:: DATA PROVIDED ::

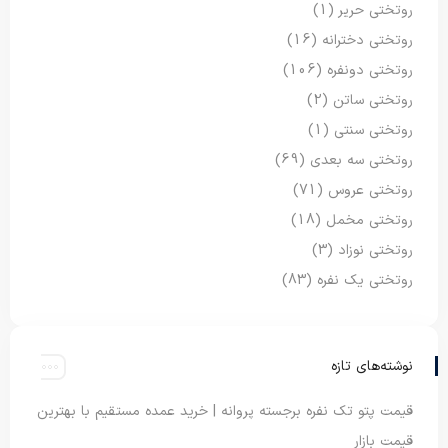
روتختی حریر
(1)
روتختی دخترانه
(16)
روتختی دونفره
(106)
روتختی ساتن
(2)
روتختی سنتی
(1)
روتختی سه بعدی
(69)
روتختی عروس
(71)
روتختی مخمل
(18)
روتختی نوزاد
(3)
روتختی یک نفره
(83)
نوشته‌های تازه
قیمت پتو تک نفره برجسته پروانه | خرید عمده مستقیم با بهترین
قیمت بازار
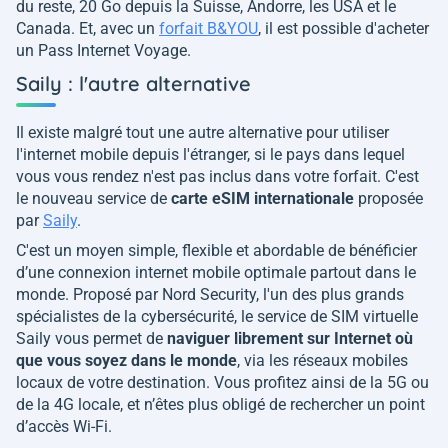
du reste, 20 Go depuis la Suisse, Andorre, les USA et le
Canada. Et, avec un
forfait B&YOU
, il est possible d'acheter
un Pass Internet Voyage.
Saily : l'autre alternative
Il existe malgré tout une autre alternative pour utiliser
l'internet mobile depuis l'étranger, si le pays dans lequel
vous vous rendez n'est pas inclus dans votre forfait. C'est
le nouveau service de
carte eSIM internationale
proposée
par
Saily
.
C'est un moyen simple, flexible et abordable de bénéficier
d’une connexion internet mobile optimale partout dans le
monde. Proposé par Nord Security, l'un des plus grands
spécialistes de la cybersécurité, le service de SIM virtuelle
Saily vous permet de
naviguer librement sur Internet où
que vous soyez dans le monde
, via les réseaux mobiles
locaux de votre destination. Vous profitez ainsi de la 5G ou
de la 4G locale, et n’êtes plus obligé de rechercher un point
d’accès Wi-Fi.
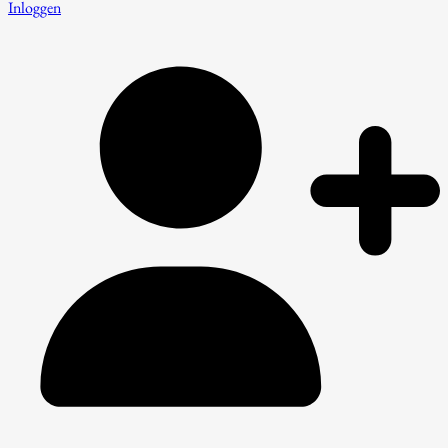
Inloggen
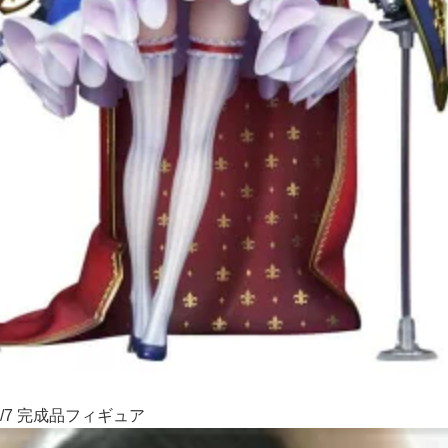
/7 完成品フィギュア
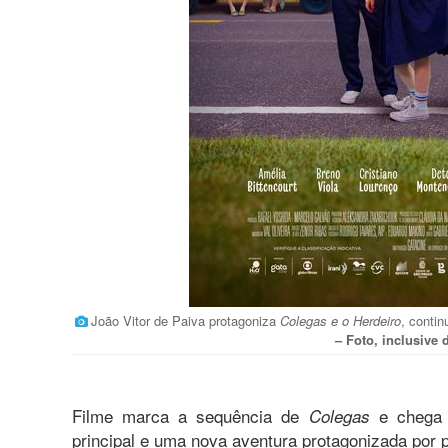
João Vitor de Paiva protagoniza
Colegas e o Herdeiro
, conti
– Foto, inclusive
Filme marca a sequência de
e chega 
Colegas
principal e uma nova aventura protagonizada po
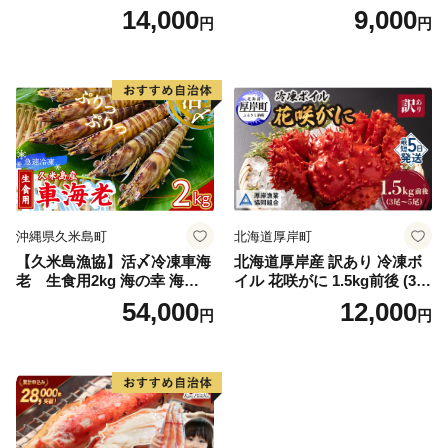
kg《1kg(４尾～５尾)×2》【e
50g×2P 訳あり サイズ不揃い
14,000
9,000
円
円
r002-051-a】 / ふるさと納税
バナメイエビ バラ凍結】
オオズワイガニ ズワイガニ
訳あり 北海道 日高 浜茹で ボ
イル済み 冷凍 カニ 蟹 かに
カニ味噌 甲羅 お得 格安 小ぶ
り 解凍 カニ鍋 甲羅焼き 海鮮
返礼品 特産品 新鮮 濃厚 旨み
簡単調理 家庭用 ギフト グル
メ
沖縄県久米島町
北海道厚岸町
【久米島漁協】活〆冷凍車海
北海道厚岸産 訳あり 冷凍ボ
老 生食用2kg 海の幸 海鮮
イル 花咲がに 1.5kg前後 (3尾
車えび クルマエビ 高級食材
～5尾入) 蟹 花咲ガニ 魚介類
54,000
12,000
円
円
生食 刺身 鮮度抜群 プリプリ
魚介 [№5863-1090]
甘み 旨味 塩焼き 天ぷら 素揚
げ BBQ シーフード 贈答 贈
り物 お歳暮 お中元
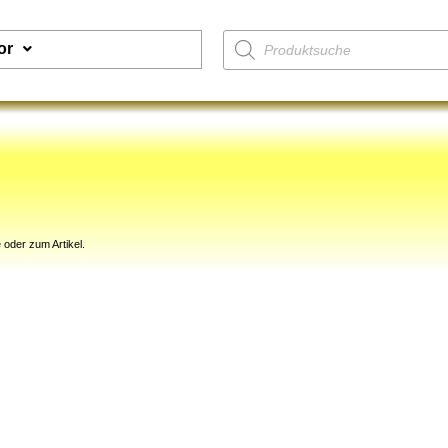
or
 oder zum Artikel.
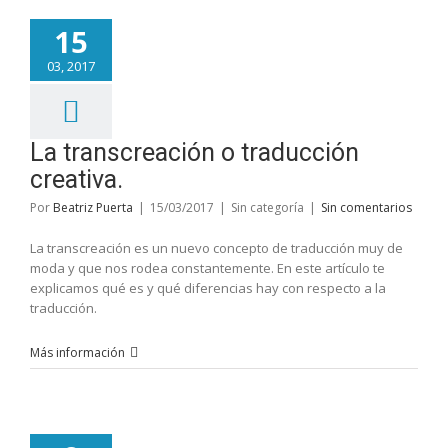
15
03, 2017
La transcreación o traducción
creativa.
Por
Beatriz Puerta
|
15/03/2017
|
Sin categoría
|
Sin comentarios
La transcreación es un nuevo concepto de traducción muy de
moda y que nos rodea constantemente. En este artículo te
explicamos qué es y qué diferencias hay con respecto a la
traducción.
Más información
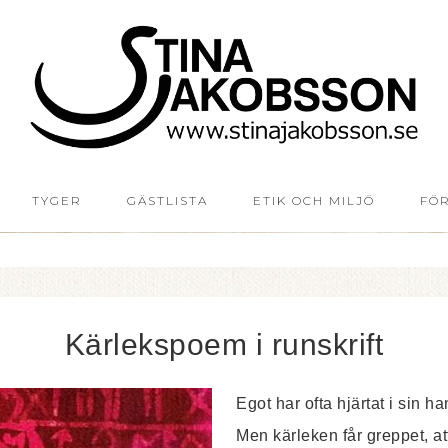
TYGER
GÄSTLISTA
ETIK OCH MILJÖ
FÖ
Kärlekspoem i runskrift
Egot har ofta hjärtat i sin ha
Men kärleken får greppet, att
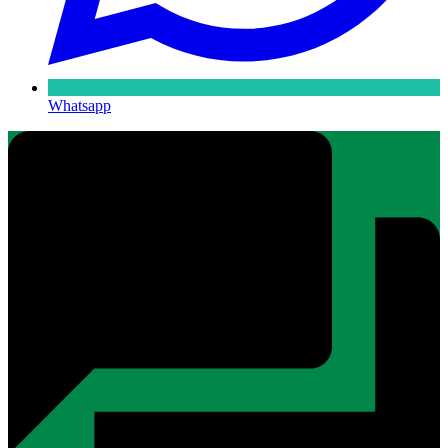
Whatsapp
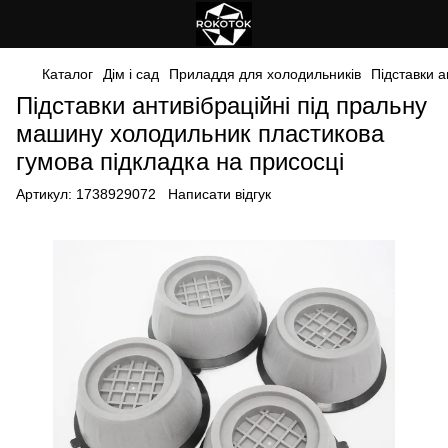
Каталог
Дім і сад
Приладдя для холодильників
Підставки а
Підставки антивібраційні під пральну
машину холодильник пластикова
гумова підкладка на присосці
Артикул:
1738929072
Написати відгук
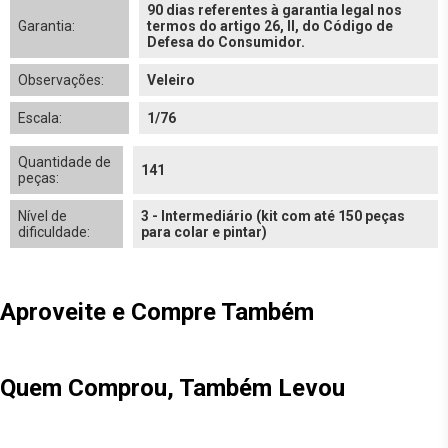
90 dias referentes à garantia legal nos
Garantia:
termos do artigo 26, II, do Código de
Defesa do Consumidor.
Observações:
Veleiro
Escala:
1/76
Quantidade de
141
peças:
Nível de
3 - Intermediário (kit com até 150 peças
dificuldade:
para colar e pintar)
Aproveite e Compre Também
Quem Comprou, Também Levou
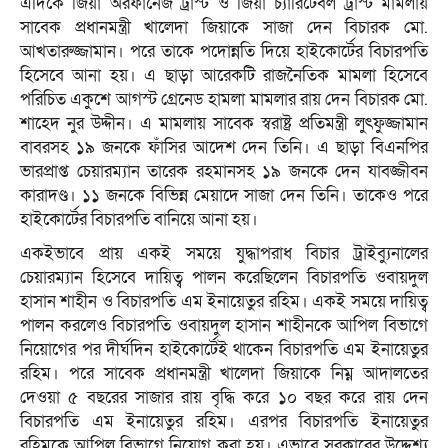
এদিকে জিয়া অরফানেজ ট্রাস্ট ও জিয়া চ্যারিটেবল ট্রাস্ট মামলায়
সাবেক প্রধানমন্ত্রী খালেদা জিয়াকে সাজা দেন বিচারক মো.
আখতারুজ্জামান। পরে তাকে পদোন্নতি দিয়ে হাইকোর্টের বিচারপতি
হিসেবে আনা হয়। এ ছাড়া আরেকটি রাজনৈতিক মামলা হিসেবে
পরিচিত একুশে আগস্ট গ্রেনেড হামলা মামলার রায় দেন বিচারক মো.
শাহেদ নুর উদ্দীন। এ মামলায় সাবেক স্বরাষ্ট্র প্রতিমন্ত্রী লুৎফুজ্জামান
বাবরসহ ১৯ জনকে ফাঁসির আদেশ দেন তিনি। এ ছাড়া বিএনপির
ভারপ্রাপ্ত চেয়ারম্যান তারেক রহমানসহ ১৯ জনকে দেন যাবজ্জীবন
কারাদণ্ড। ১১ জনকে বিভিন্ন মেয়াদে সাজা দেন তিনি। তাকেও পরে
হাইকোর্টের বিচারপতি বানিয়ে আনা হয়।
একইভাবে প্রায় একই সময়ে যুদ্ধাপরাধ বিচার ট্রাইব্যুনালের
চেয়ারম্যান হিসেবে দায়িত্ব পালন করেছিলেন বিচারপতি ওবায়দুল
হাসান শাহীন ও বিচারপতি এম ইনায়েতুর রহিম। একই সময়ে দায়িত্ব
পালন করলেও বিচারপতি ওবায়দুল হাসান শাহীনকে আপিল বিভাগে
নিয়োগের পর দীর্ঘদিন হাইকোর্টেই থাকেন বিচারপতি এম ইনায়েতুর
রহিম। পরে সাবেক প্রধানমন্ত্রী খালেদা জিয়াকে নিম্ন আদালতের
দেওয়া ৫ বছরের সাজার রায় বৃদ্ধি করে ১০ বছর করে রায় দেন
বিচারপতি এম ইনায়েতুর রহিম। এরপর বিচারপতি ইনায়েতুর
রহিমকে আপিল বিভাগে নিয়োগ করা হয়। এভাবে সরকারের উদ্দেশ্য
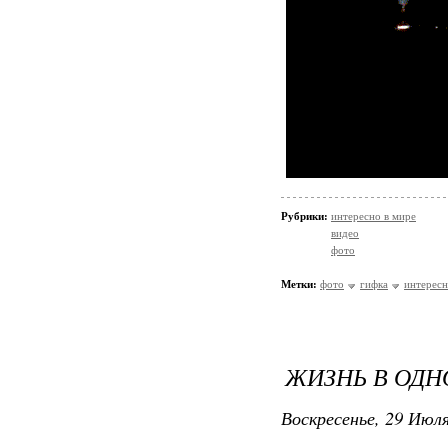
Рубрики:
интересно в мире
видео
фото
Метки:
фото
гифка
интерес
ЖИЗНЬ В ОДН
Воскресенье, 29 Июля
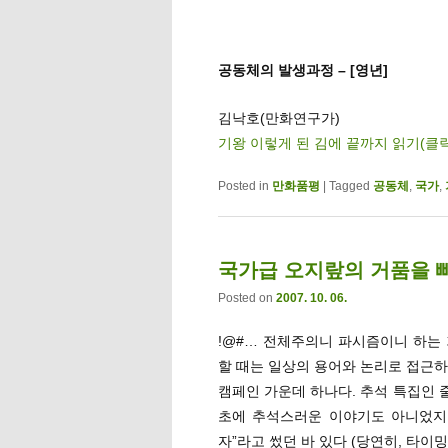
공동체의 발생과정 – [영년]
김낙호(만화연구가)
기왕 이렇게 된 김에 끝까지 읽기(클
Posted in
만화품평
|
Tagged
공동체
,
국가
,
국가급 오지랖의 거품을 빼자
Posted on
2007. 10. 06.
!@#… 전체주의니 파시즘이니 하는
할 때는 일상의 용어와 논리로 접근하
캠페인 가운데 하나다. 추석 특집인 
초에 추석스러운 이야기도 아니었지만
자”라고 썼던 바 있다 (당연히, 타이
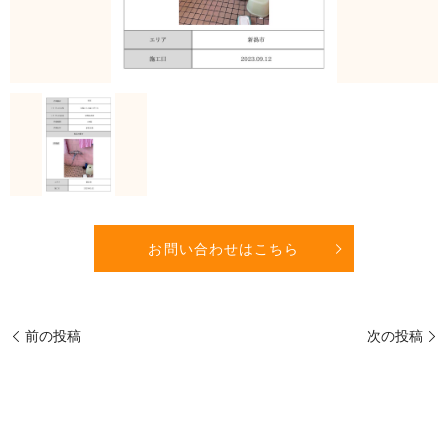
お問い合わせはこちら
前の投稿
次の投稿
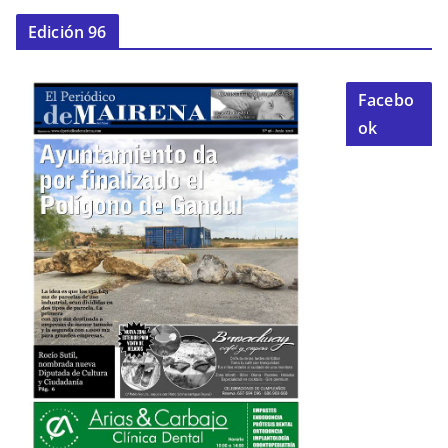
Edición 96
Facebo
ok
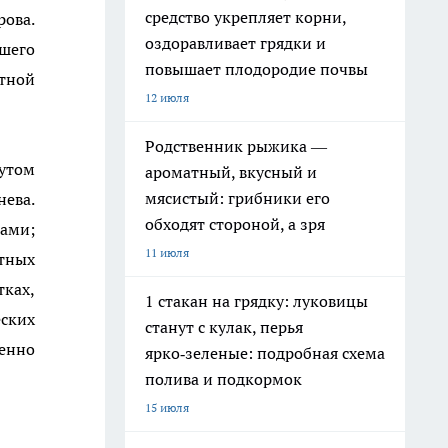
средство укрепляет корни,
ова.
оздоравливает грядки и
шего
повышает плодородие почвы
отной
12 июля
Родственник рыжика —
тутом
ароматный, вкусный и
мясистый: грибники его
ева.
обходят стороной, а зря
ами;
11 июля
тных
ках,
1 стакан на грядку: луковицы
ских
станут с кулак, перья
венно
ярко‑зеленые: подробная схема
полива и подкормок
15 июля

:::

**AIM OF THE EXERCISE:** If a line in the records above holds the string "Підставки", copy it out.

**ANSWER TO THE PROBLEM:**
Підставки а
Підставки антивібраційні під пральну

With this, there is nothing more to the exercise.